In Figure 2, the colored arcs form a feasible solution, and cycles (in red) respect flow conservation. Assuming that the capacity of the arcs is 1, the total cost of the solution below is 51. The longest path in this graph has a cost of 33, which is greater than the path found in green, which means it is not enough to throw away the cycles found to obtain an optimal solution.

See caption.
Figure 2: Path + cycle.

In the shortest path problem they will not appear and therefore the model is valid.

Thus, it is necessary to use constraints that eliminate cycles, which unfortunately causes the constraint matrix to no longer totally unimodular.

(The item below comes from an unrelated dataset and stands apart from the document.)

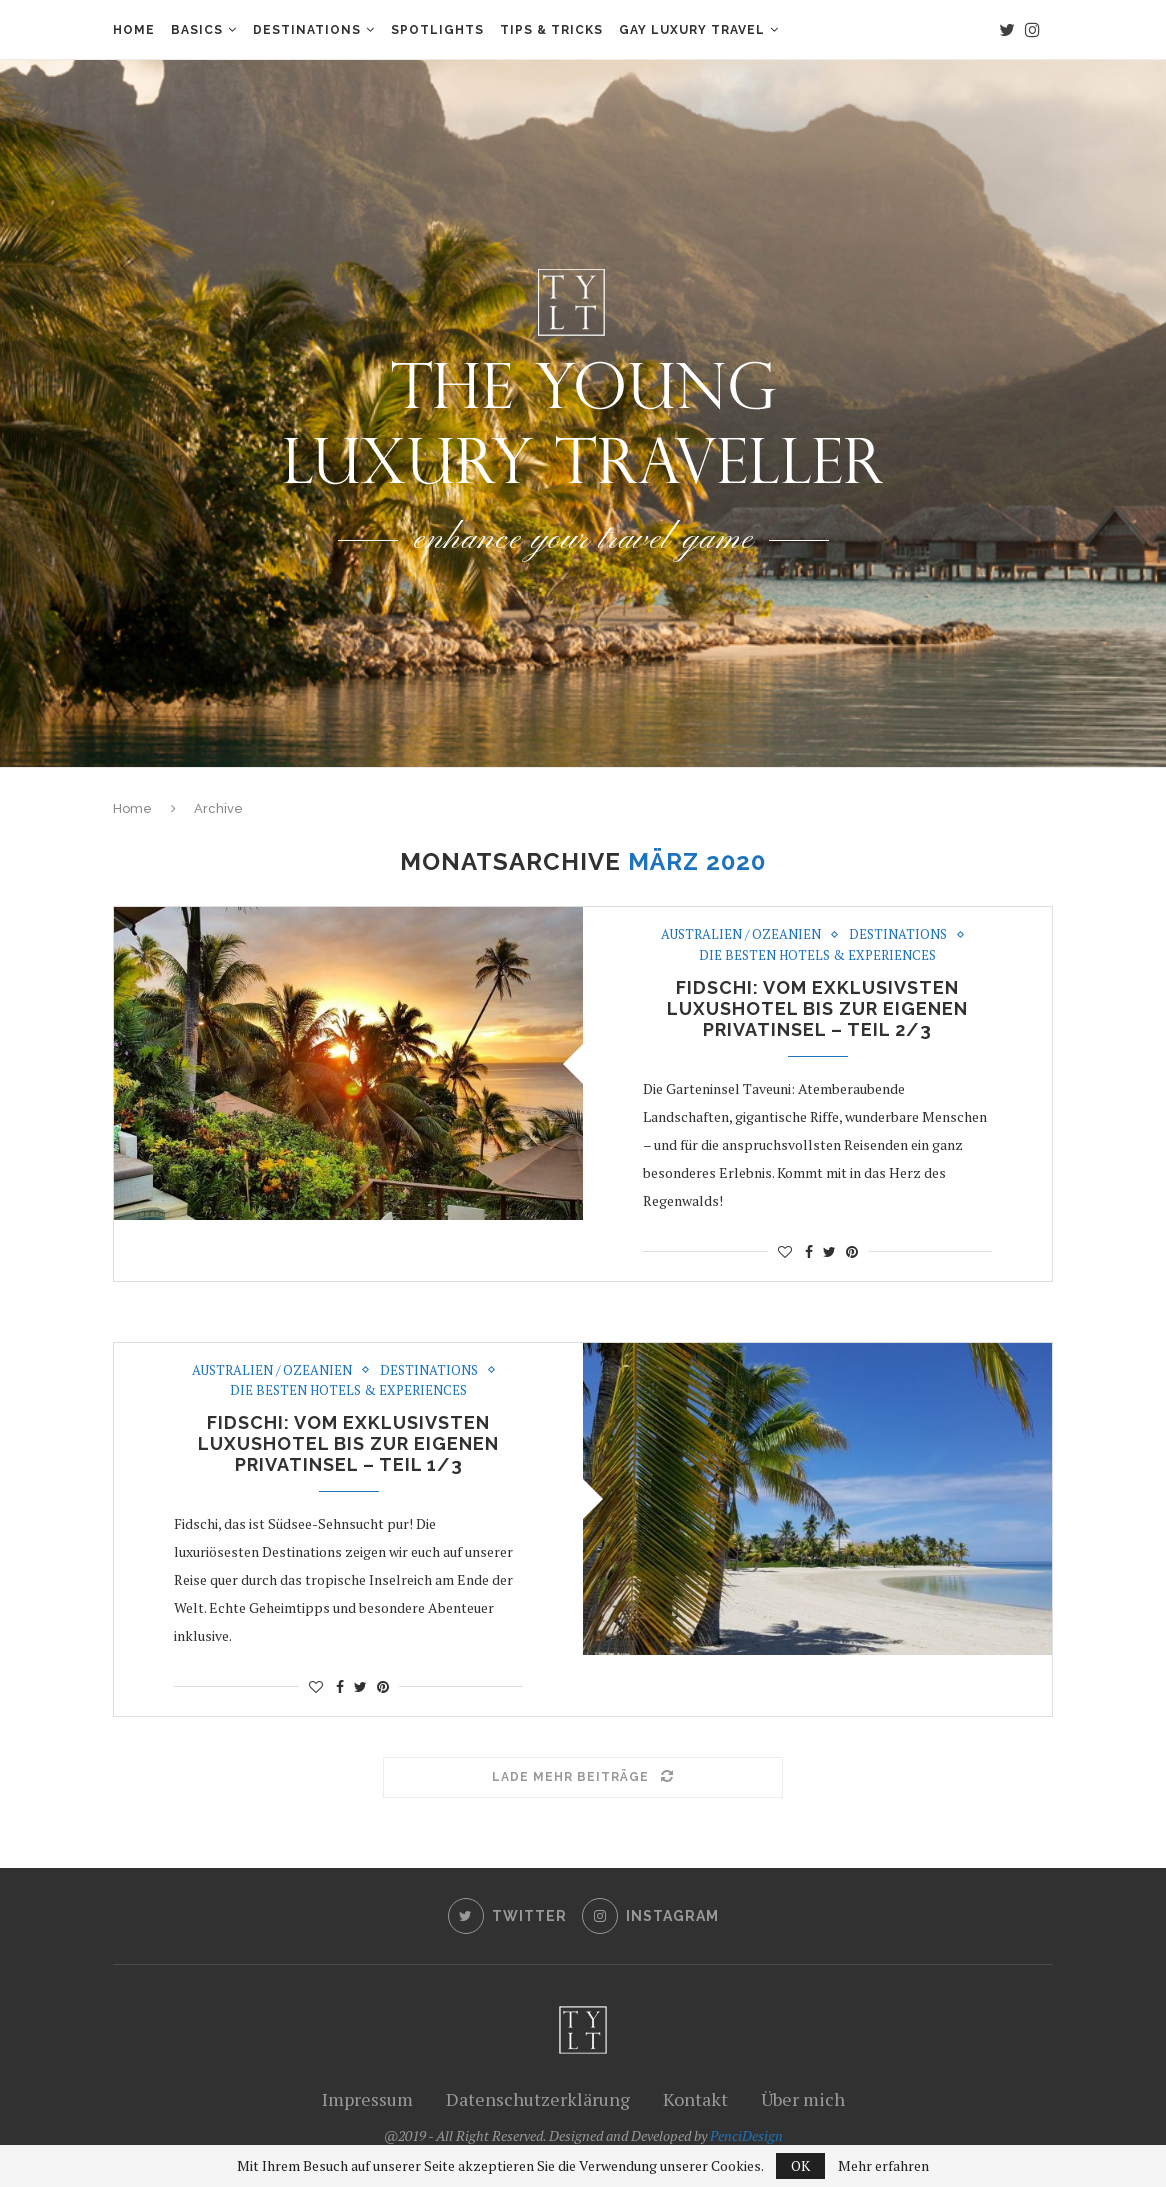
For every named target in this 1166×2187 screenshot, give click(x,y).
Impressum (367, 2099)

More concretelly, we define auxiliary variables $u_i$ associated with the vertices. The following restriction eliminates directed cycles:

\[(x_{ij} - 1)M + 1 \le u_j - u_i \qquad \forall (i, j) \in A\]

If flow passes through an edge it must be that $1 \le u_j - u_i$ and $u_j \gt u_i$. If there’s no flow, we have $-M + 1 \le u_j - u_i$ which is trivially satisfied.

To see that such an inequality eliminates cycles, consider a directed cycle in the graph: $(v_1, v_2), (v_2, v_3) \cdots, (v_k, v_1)$. If there’s flow in this cycle, we’ll have $u_{v_2} \gt u_{v_1}, u_{v_3} \gt u_{v_2}, \cdots u_{v_1} \gt u_{k}$, which are impossible to satisfy. Note that these can be satisfied by directed paths.